“Vengo desde los pajonales del Chimborazo, roca dura soy, pero también chuquiragua, la flor de la ternura; recojo sueños de un pueblo olvidado”.
Pequeño, nervudo, piel atezada por el frío, adusto, olvidadizo –nunca halló fácilmente el pincel que buscaba–, pintó un firmamento plástico en el cual la belleza aflora en nacimiento perpetuo. Querencia y espontaneísmo. Pureza. Génesis de la vida, del amor y de la muerte en series extraídas de los arenales de Guamote, retazo de tierra abandonado de Dios, que en sus manos devino celebración de la inocencia.
Se llamaba Salvador Bacón (Guamote, Chimborazo, 1954-2020) y, a puro amor bizarro por su comarca, acarreó su arte por países lejanos: Malasia, Turquía, Irán… y por otros más cercanos: Estados Unidos, México, Cuba, Costa Rica…
Series pintadas con los colores de los Andes.
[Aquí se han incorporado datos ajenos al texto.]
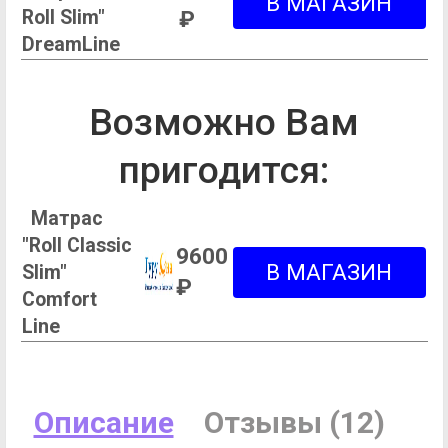
Roll Slim"
₽
DreamLine
Возможно Вам
пригодится:
Матрас
"Roll Classic
9600
Slim"
₽
Comfort
Line
Описание
Отзывы (12)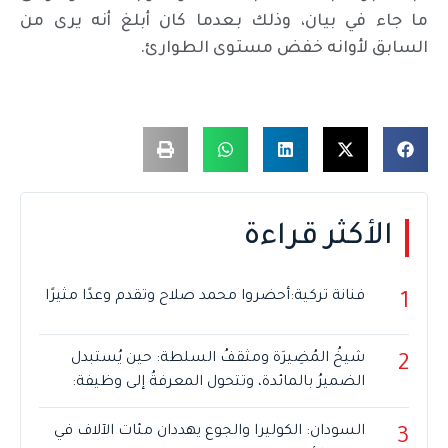
ما جاء في بيان، وذلك بعدما كان أبلغ أنه يرى من
السابق لأوانه خفض مستوى الطوارئ.
الأكثر قراءة
فنانة تركية:أحضروا محمد صلاح وتقدم وعدًا مثيرًا
1
شيخُ المُضِيرَة ومثقفُ السلطة: حين يُستبدل
2
الضميرُ بالمائدة، وتتحول المعرفةُ إلى وظيفة:
السودان: الكوليرا والجوع يهددان مئات الآلاف في
3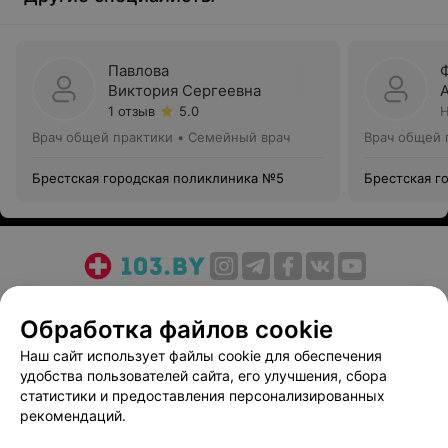
Павлова
Виктория Сергеевна
1 отзыв
5.0
Н
Врач общей практики • Семейный врач
Врач общей 
Брестская городская поликлиника №5
Брестская г
О проекте
Новости проекта
Размещение рекламы
Обработка файлов cookie
Медицинский маркетинг
Публичный договор
Пользовательское соглашение
Способы оплаты
Наш сайт использует файлы cookie для обеспечения
удобства пользователей сайта, его улучшения, сбора
Вакансии
Партнеры
статистики и предоставления персонализированных
Написать руководителю 103.by
рекомендаций.
Написать в поддержку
Gentes, usos y costumbres, leyendas y rituales revoloteando en sus lienzos, Salvador alivió las heridas de su tierra, plasmando paisajes vivificados por fiestas populares, bandas de pueblo, figuras femeninas, danzantes, flores, aves, carnavales, amantes, duendes, diablos, unicornios; todo un mundo que alienta y conforta.
¿Naíf, costumbrista, neobarroco, kitch, primitivista? Basta internalizarse en su creación visual y embelesarse con los aromas que exhalan sus telas. Pintaba para reconquistar a la novia que lo abandonó. Sonreía Bacón, con algo de socarronería, traveseando con sus interlocutores mestizos.
Revelaciones, fantasías, iconografías de su terruño entrañable y de sus fisgoneos en el alma de otros pueblos andinos. Pintura telúrica, sintética, plástica, realista en su esencialidad, planimétrica en lo formal y en su horizonte.
En su fabulación el relato se aprieta en imágenes y en un surtidor de colores. A la multitud de recursos artísticos corresponde la unidad de la multiplicidad de ideaciones y resoluciones. Es la mortal tensión, iluminada por el rayo que desgarra la oscuridad del principio y del fin.